The contradictions of his life and work remain stunning. He was a loner who liked company; a poet of isolation who sought a mass audience; a rebel who sought to fit in. Although a family man to the core, he frequently felt alienated from his wife and children and withdrew into reveries. While preferring to stay at home, he traveled more than any poet of his generation to give lectures and readings, even though he remained terrified of public speaking to the end. He was a democrat who hated Franklin Roosevelt, a poet of labor who could not support the New Deal. He believed passionately in war as a rational and justifiable response to certain international crises, yet he could not stir in himself much interest in the Second World War. He was an ardent Eisenhower supporter who campaigned for John Kennedy with enthusiasm in 1960—and who publicly identified himself with Kennedy by reading at his inauguration. He was a fierce anticommunist who embraced Nikita Khrushchev personally, calling him “a great man.” As Katherine Kearns has said, Frost’s “near-phobic distaste for systems … exceeds even the most potent American individualism.”9 In a sense, Frost made himself a representative American by amplifying his individuality, by finding a voice for Everyman in the persona of the Lone Striker. By making himself eccentric, he found the center.

Frost’s portrait of the stoic, independent-minded men and women who worked the harsh, unyielding soil north of Boston in the early part of this century reminds us that, like William Faulkner, his contemporary and peer, he understood that universality is often the product of intense local habitation. He knew that a literary artist must inhabit a specific place and learn the speech of that place and time. “Locality gives art,” he wrote in an early notebook, and he sought locality in his life and art.

With vast curiosity about the natural world, he was well suited to the task of bringing this region to life with unusual specificity. Few poets, before or after, have so consistently or specifically evoked a particular place. His poetic universe is dense with flora and fauna that he had observed firsthand. “He walked in the woods every day that he could,” recalled Reginald L. Cook, who often walked with him in the later years. “It had been a lifelong habit, this walking. Like Wordsworth, he walked and looked, he listened. He knew the birdcalls, the names of the flowers, their patterns of blooming. The life cycles of trees were always of close interest to him. Mushroom, mold, or fungus—everything caught his eye.
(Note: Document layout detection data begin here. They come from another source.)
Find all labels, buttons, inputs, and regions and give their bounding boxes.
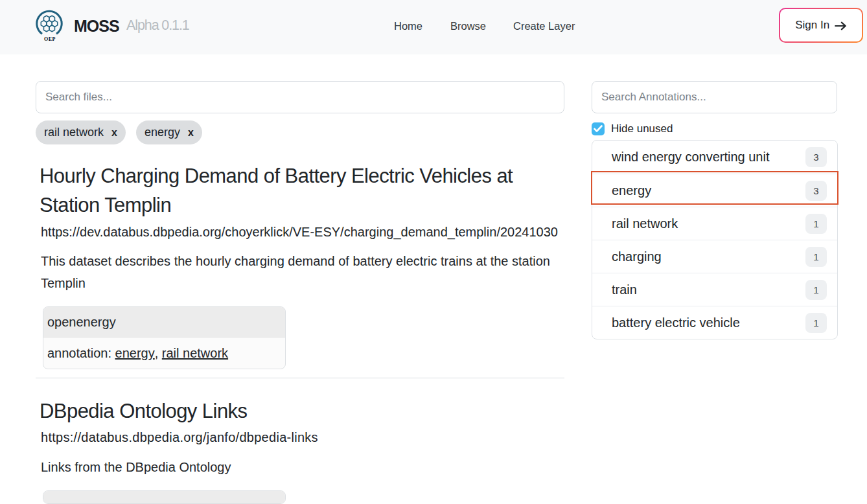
svg-text:OEP: OEP [44, 36, 56, 42]
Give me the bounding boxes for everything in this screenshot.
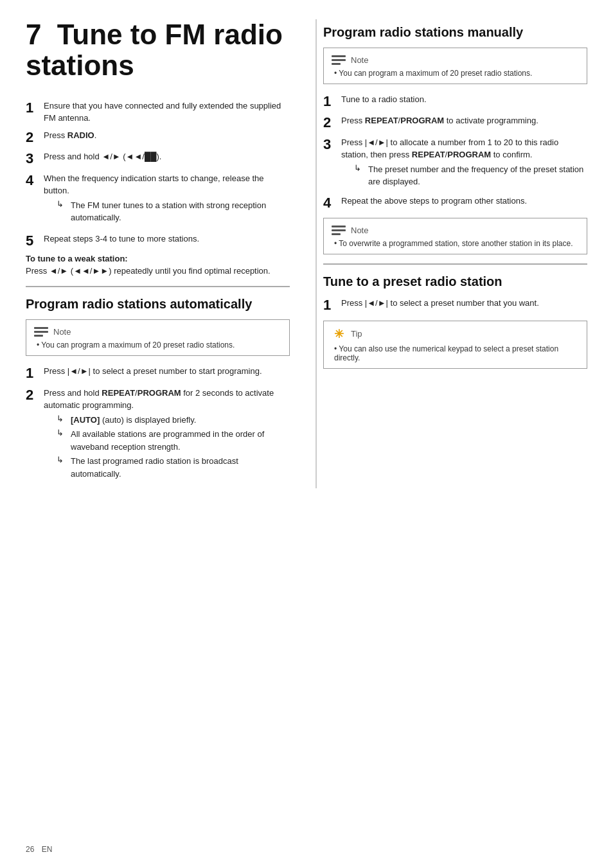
manual-note-body: You can program a maximum of 20 preset r… [332, 69, 579, 78]
title-number: 7 [26, 19, 41, 50]
preset-steps: 1 Press |◄/►| to select a preset number … [323, 297, 587, 314]
step-1: 1 Ensure that you have connected and ful… [26, 100, 290, 125]
manual-note-header-2: Note [332, 224, 579, 236]
auto-note-label: Note [53, 327, 71, 337]
manual-step-4-text: Repeat the above steps to program other … [341, 195, 587, 208]
tip-item-0: You can also use the numerical keypad to… [334, 344, 579, 362]
note-icon-manual-2 [332, 224, 346, 236]
tip-label: Tip [351, 329, 362, 339]
step-3-num: 3 [26, 150, 44, 167]
manual-steps: 1 Tune to a radio station. 2 Press REPEA… [323, 93, 587, 211]
step-4-arrow: ↳ The FM tuner tunes to a station with s… [57, 199, 290, 224]
step-5-text: Repeat steps 3-4 to tune to more station… [44, 233, 290, 245]
auto-step-1-text: Press |◄/►| to select a preset number to… [44, 365, 290, 378]
tip-body: You can also use the numerical keypad to… [332, 344, 579, 362]
step-5: 5 Repeat steps 3-4 to tune to more stati… [26, 233, 290, 249]
weak-station-label: To tune to a weak station: [26, 254, 290, 263]
step-2-num: 2 [26, 129, 44, 146]
weak-station-text: Press ◄/► (◄◄/►►) repeatedly until you f… [26, 265, 290, 278]
manual-note-item-2-0: To overwrite a programmed station, store… [334, 239, 579, 248]
manual-step-2-num: 2 [323, 114, 341, 131]
manual-note-body-2: To overwrite a programmed station, store… [332, 239, 579, 248]
page-title: 7 Tune to FM radio stations [26, 19, 290, 82]
manual-step-1: 1 Tune to a radio station. [323, 93, 587, 110]
auto-step-1: 1 Press |◄/►| to select a preset number … [26, 365, 290, 382]
main-steps: 1 Ensure that you have connected and ful… [26, 100, 290, 226]
manual-note-label: Note [351, 55, 368, 65]
step-4: 4 When the frequency indication starts t… [26, 172, 290, 226]
step-1-num: 1 [26, 100, 44, 116]
arrow-text-4: The FM tuner tunes to a station with str… [71, 199, 290, 224]
manual-step-1-text: Tune to a radio station. [341, 93, 587, 106]
manual-step-3-text: Press |◄/►| to allocate a number from 1 … [341, 137, 558, 160]
manual-step-2-text: Press REPEAT/PROGRAM to activate program… [341, 114, 587, 127]
note-icon-auto [34, 326, 48, 337]
manual-step-1-num: 1 [323, 93, 341, 110]
arrow-sym-4: ↳ [57, 199, 68, 224]
step-2: 2 Press RADIO. [26, 129, 290, 146]
manual-section-title: Program radio stations manually [323, 24, 587, 40]
auto-section-title: Program radio stations automatically [26, 296, 290, 312]
footer-lang: EN [42, 845, 53, 854]
preset-step-1: 1 Press |◄/►| to select a preset number … [323, 297, 587, 314]
tip-header: ✳ Tip [332, 327, 579, 341]
left-column: 7 Tune to FM radio stations 1 Ensure tha… [26, 19, 296, 488]
manual-note-header: Note [332, 54, 579, 66]
auto-step-2-arrow-2: ↳ The last programed radio station is br… [57, 455, 290, 480]
auto-arrow-text-1: All available stations are programmed in… [71, 428, 290, 453]
manual-step-3-arrow: ↳ The preset number and the frequency of… [354, 163, 587, 188]
preset-step-1-text: Press |◄/►| to select a preset number th… [341, 297, 587, 310]
auto-step-2-arrow-1: ↳ All available stations are programmed … [57, 428, 290, 453]
step-5-num: 5 [26, 233, 44, 249]
manual-step-4-num: 4 [323, 195, 341, 211]
auto-arrow-text-0: [AUTO] (auto) is displayed briefly. [71, 414, 196, 427]
manual-step-4: 4 Repeat the above steps to program othe… [323, 195, 587, 211]
auto-note-body: You can program a maximum of 20 preset r… [34, 341, 281, 350]
manual-step-2: 2 Press REPEAT/PROGRAM to activate progr… [323, 114, 587, 131]
manual-note-item-0: You can program a maximum of 20 preset r… [334, 69, 579, 78]
step-4-text: When the frequency indication starts to … [44, 173, 264, 196]
step-4-num: 4 [26, 172, 44, 189]
manual-arrow-text-3: The preset number and the frequency of t… [368, 163, 587, 188]
title-text: Tune to FM radio stations [26, 19, 283, 81]
auto-note-box: Note You can program a maximum of 20 pre… [26, 319, 290, 356]
auto-step-2-arrow-0: ↳ [AUTO] (auto) is displayed briefly. [57, 414, 290, 427]
auto-step-2-text: Press and hold REPEAT/PROGRAM for 2 seco… [44, 388, 274, 411]
step-3: 3 Press and hold ◄/► (◄◄/██). [26, 150, 290, 167]
auto-step-2: 2 Press and hold REPEAT/PROGRAM for 2 se… [26, 387, 290, 483]
auto-arrow-text-2: The last programed radio station is broa… [71, 455, 290, 480]
manual-note-label-2: Note [351, 226, 368, 235]
note-icon-manual [332, 54, 346, 66]
auto-step-1-num: 1 [26, 365, 44, 382]
footer: 26 EN [26, 845, 52, 854]
auto-step-2-num: 2 [26, 387, 44, 403]
step-3-text: Press and hold ◄/► (◄◄/██). [44, 150, 290, 163]
step-2-text: Press RADIO. [44, 129, 290, 142]
footer-page: 26 [26, 845, 34, 854]
auto-note-header: Note [34, 326, 281, 337]
tip-icon: ✳ [332, 327, 346, 341]
manual-step-3-num: 3 [323, 136, 341, 153]
step-1-text: Ensure that you have connected and fully… [44, 100, 290, 125]
manual-note-box-2: Note To overwrite a programmed station, … [323, 218, 587, 254]
preset-section-title: Tune to a preset radio station [323, 274, 587, 289]
divider-auto [26, 286, 290, 287]
weak-station-section: To tune to a weak station: Press ◄/► (◄◄… [26, 254, 290, 278]
auto-steps: 1 Press |◄/►| to select a preset number … [26, 365, 290, 482]
tip-box: ✳ Tip You can also use the numerical key… [323, 321, 587, 369]
right-column: Program radio stations manually Note You… [315, 19, 587, 488]
page: 7 Tune to FM radio stations 1 Ensure tha… [0, 0, 613, 868]
manual-step-3: 3 Press |◄/►| to allocate a number from … [323, 136, 587, 190]
auto-note-item-0: You can program a maximum of 20 preset r… [37, 341, 281, 350]
divider-preset [323, 263, 587, 265]
manual-note-box: Note You can program a maximum of 20 pre… [323, 48, 587, 84]
preset-step-1-num: 1 [323, 297, 341, 314]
He understood the rhythms of farm life, having farmed and lived around farming for most of his adult life. Right to the end, he kept a garden. The physical world was metaphorical, of course, a source of metaphors and images for his poetry, but it was real, too. He could keep the figurative and literal in balance. That was his genius.”10

It is thrilling to watch his mind as it culls an image from daily life, transmogrifies what it finds, gives it the grandeur and elevation of permanence in art. The dark recesses of his life, the chaos, disappointment, and confusion he experienced, only tempered the steel of his character. The final image of Robert Frost is one of resolution and independence, of a man whose purpose in life was to find meaning in language, “risking spirit / In substantiation,” as he wrote in “Kitty Hawk.” This was, indeed, the great enterprise of his existence, nobly carried forward over many decades.